Holomorphic functions: is it true that $f(\bar{z})=\overline {f(z)}$?

Is it true that $ f(\bar{z})=\overline {f(z)}$, Where z is complex?

I think it holds when $f(z)$ is holomorphic since we have $f(z)=p(x,y)+iq(x,y)=p(z,0)+iq(z,0)$ Any help...


Solution 1:

It is true if (and only if) $f$ is real-valued on the real axis.

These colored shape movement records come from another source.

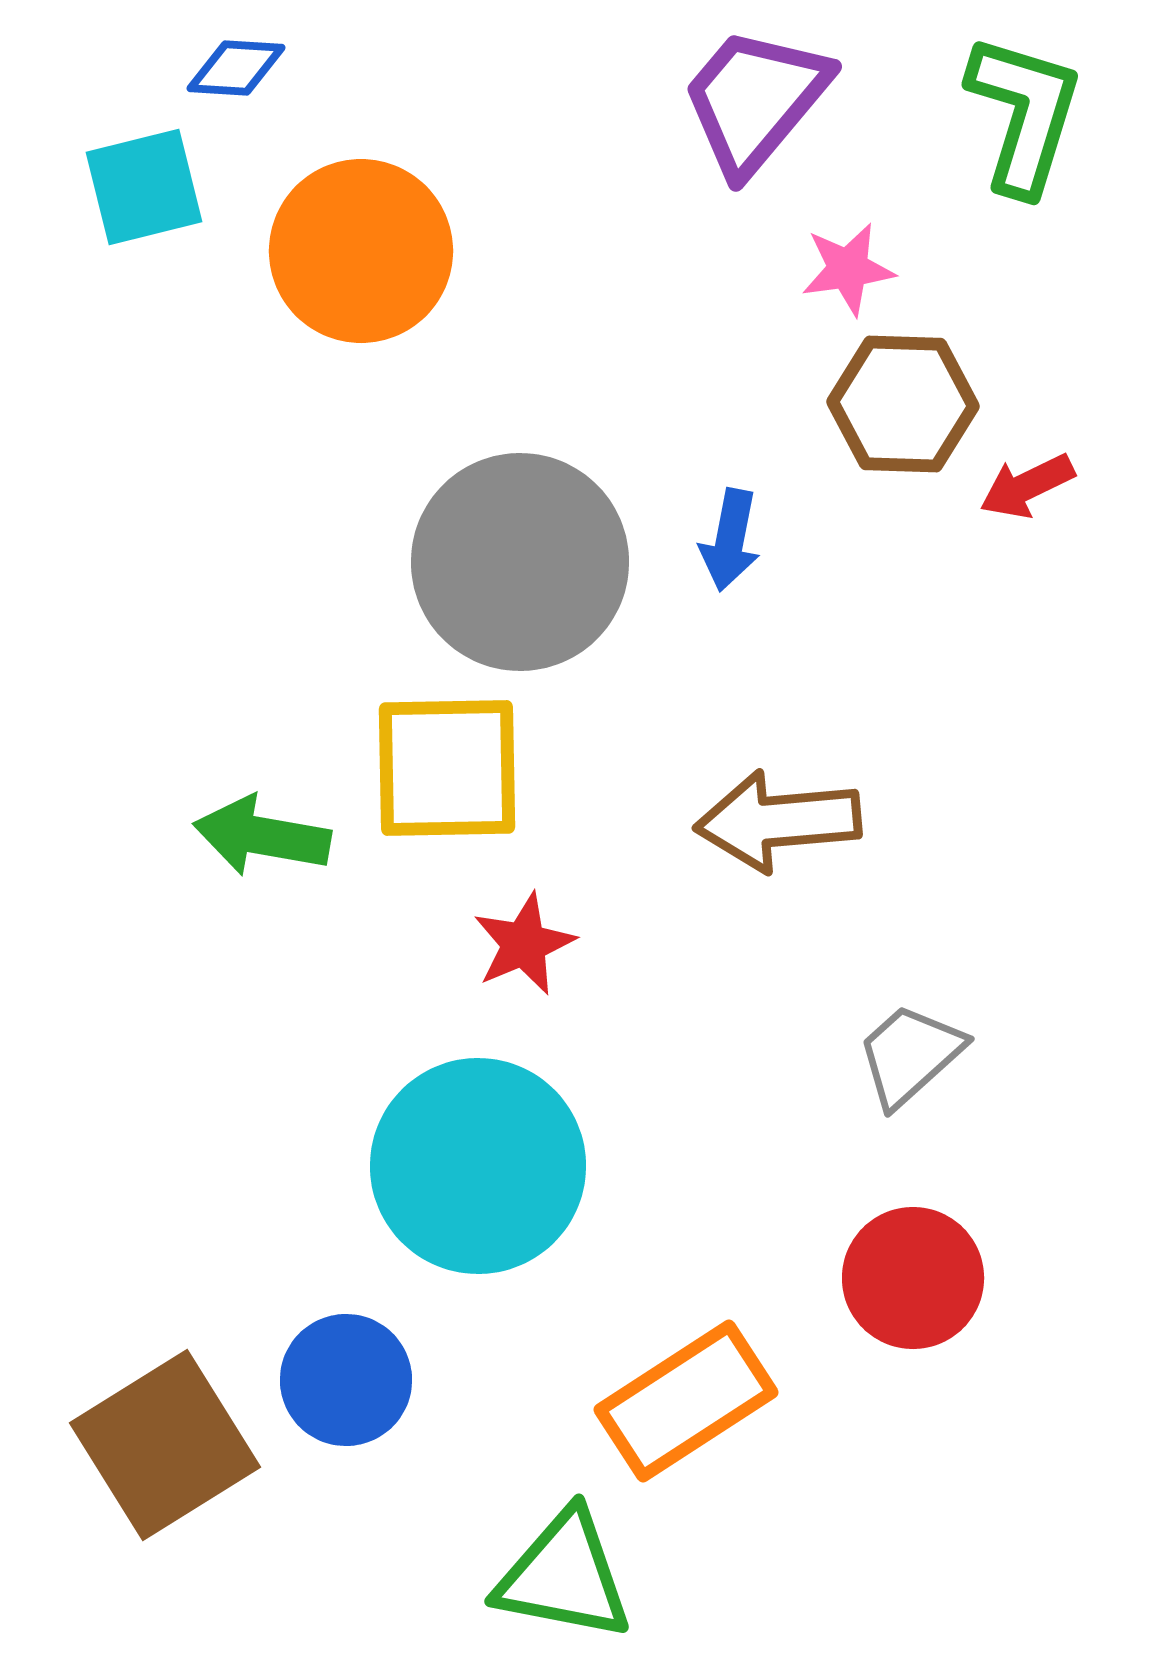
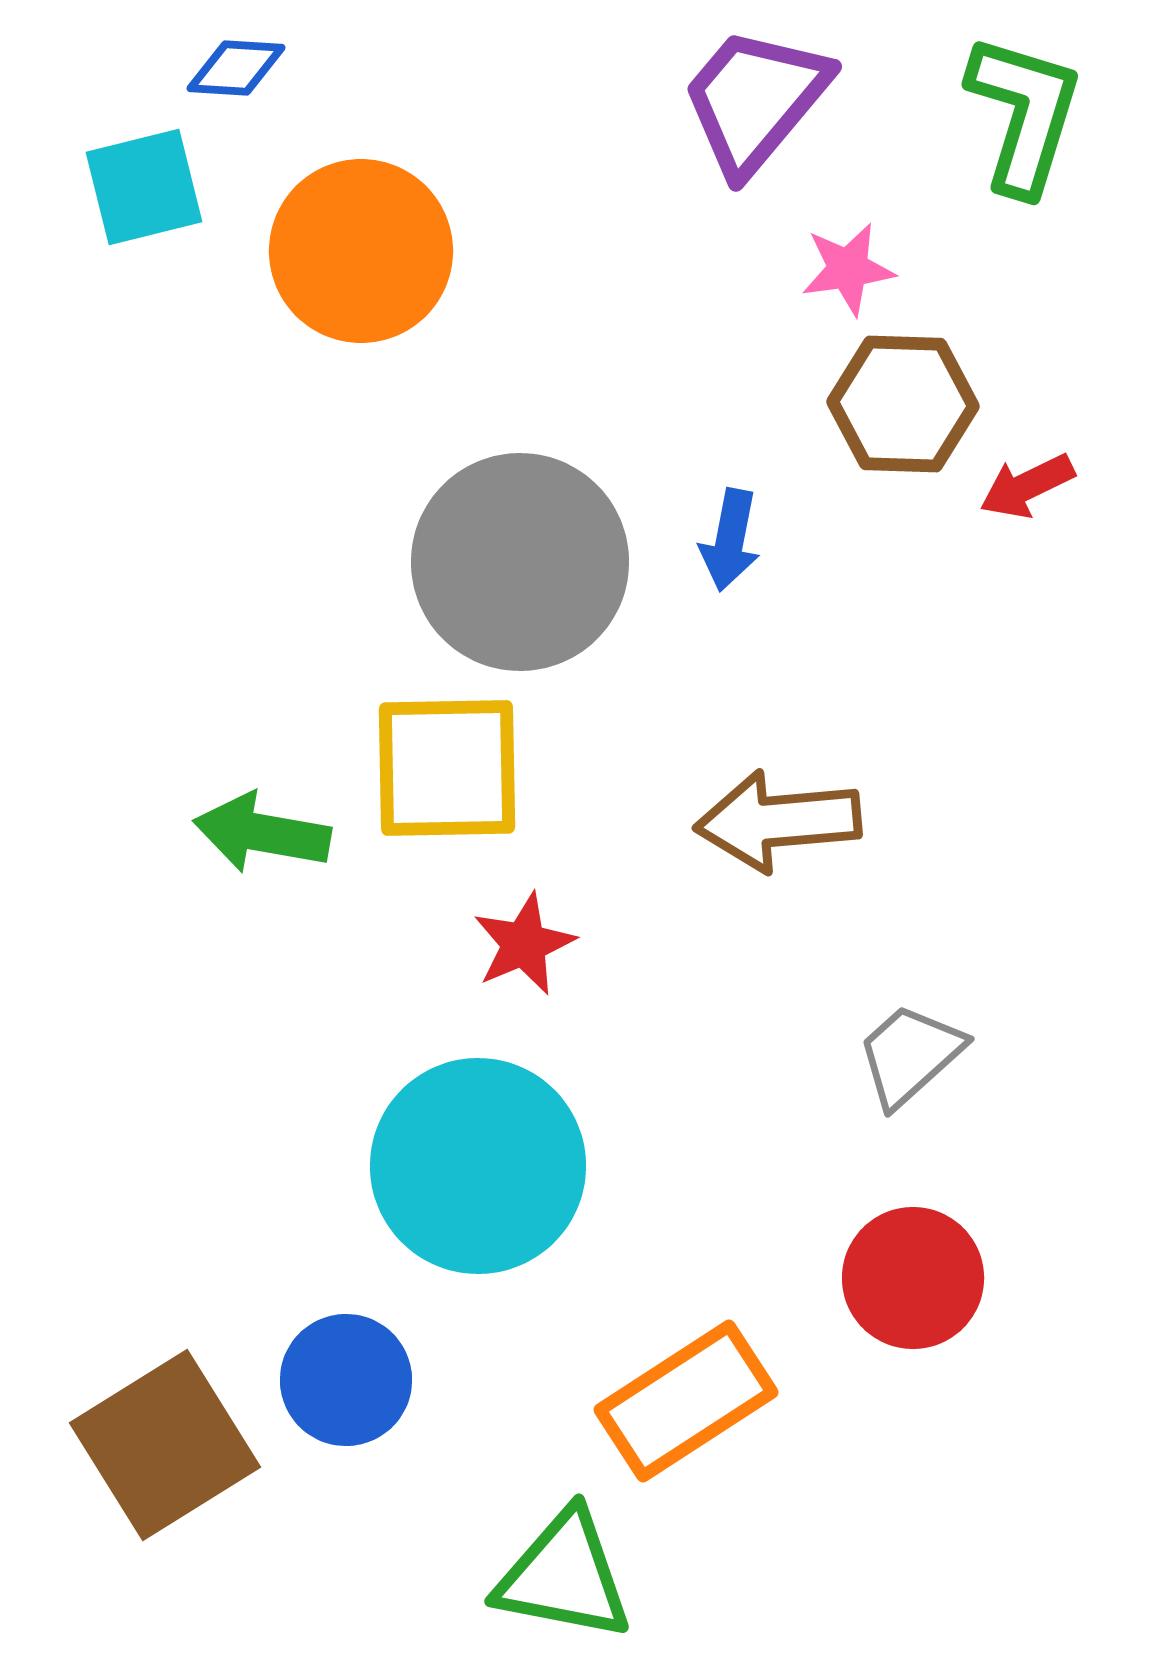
green arrow: moved 3 px up
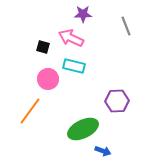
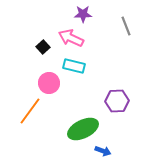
black square: rotated 32 degrees clockwise
pink circle: moved 1 px right, 4 px down
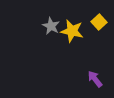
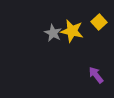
gray star: moved 2 px right, 7 px down
purple arrow: moved 1 px right, 4 px up
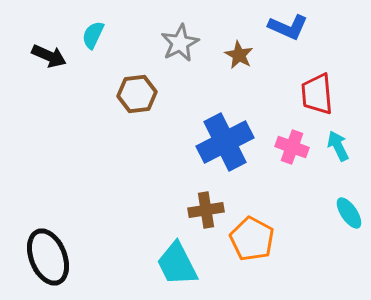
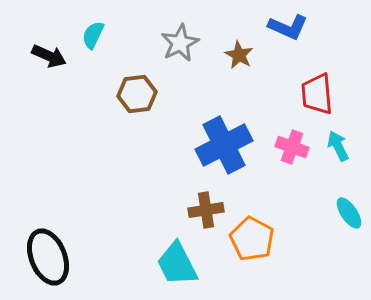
blue cross: moved 1 px left, 3 px down
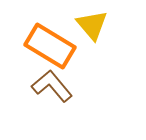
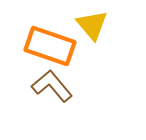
orange rectangle: rotated 12 degrees counterclockwise
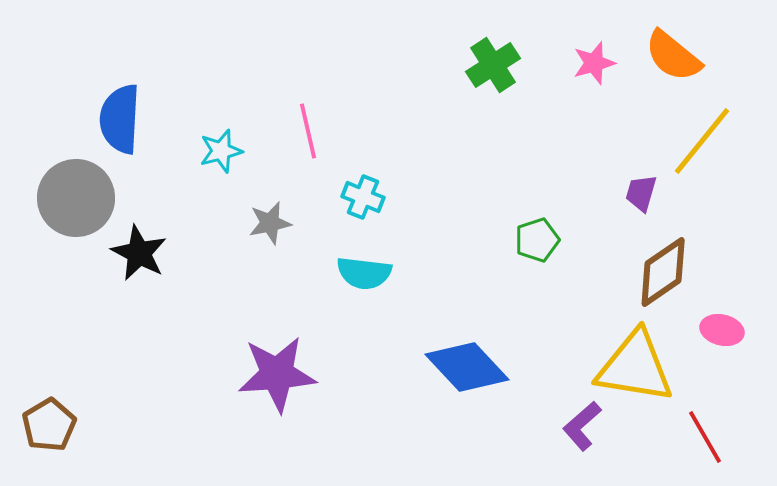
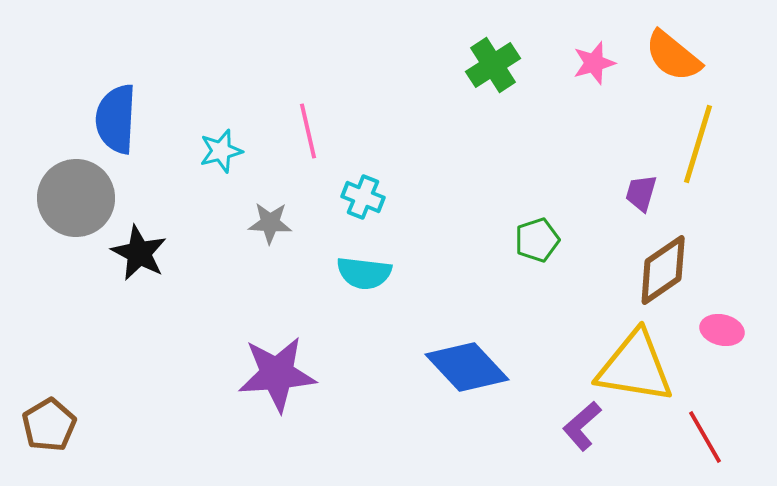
blue semicircle: moved 4 px left
yellow line: moved 4 px left, 3 px down; rotated 22 degrees counterclockwise
gray star: rotated 15 degrees clockwise
brown diamond: moved 2 px up
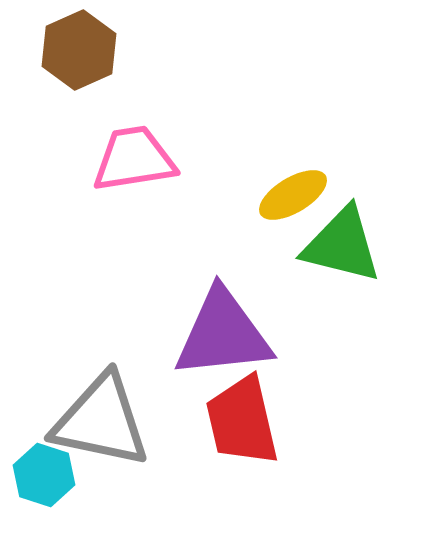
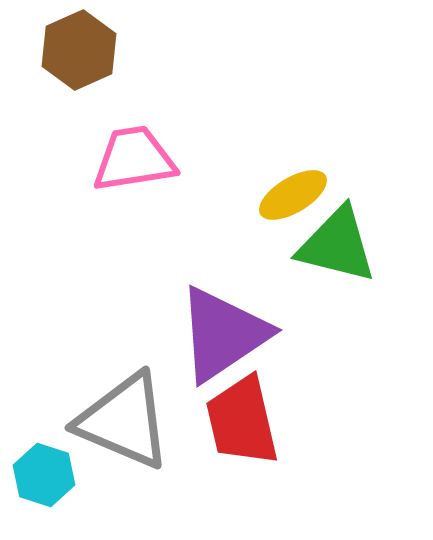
green triangle: moved 5 px left
purple triangle: rotated 28 degrees counterclockwise
gray triangle: moved 23 px right; rotated 11 degrees clockwise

For simplicity, assume that $f$ is holomorphic on the whole plane. Let $g(z) = \overline{f(\bar z)}$. It follows from Cauchy-Riemann's equations that $g$ is also holomorphic everywhere, see for example this question

Hence, if $f$ is real on the real axis, it follows that $f(z) = g(z)$ for $z \in \mathbb{R}$. By the identity principle, $f(z) = g(z)$ for all $z \in \mathbb{C}$, i.e. that $\overline{f(z)} = \overline{g(z)} = f(\bar z)$.

Solution 2:

Use that $f$ is locally a power series: $$f(z) = \sum_{n=0}^\infty a_n(z-c)^n,$$ $${f(\bar{z})} = \sum_{n=0}^\infty a_n(\bar{z}-c)^n,$$ $$\overline{f(z)} = \sum_{n=0}^\infty \bar{a_n}(\bar{z}-\bar{c})^n.$$ (Why $\overline{\sum\cdots} = \sum\overline\cdots$ ?)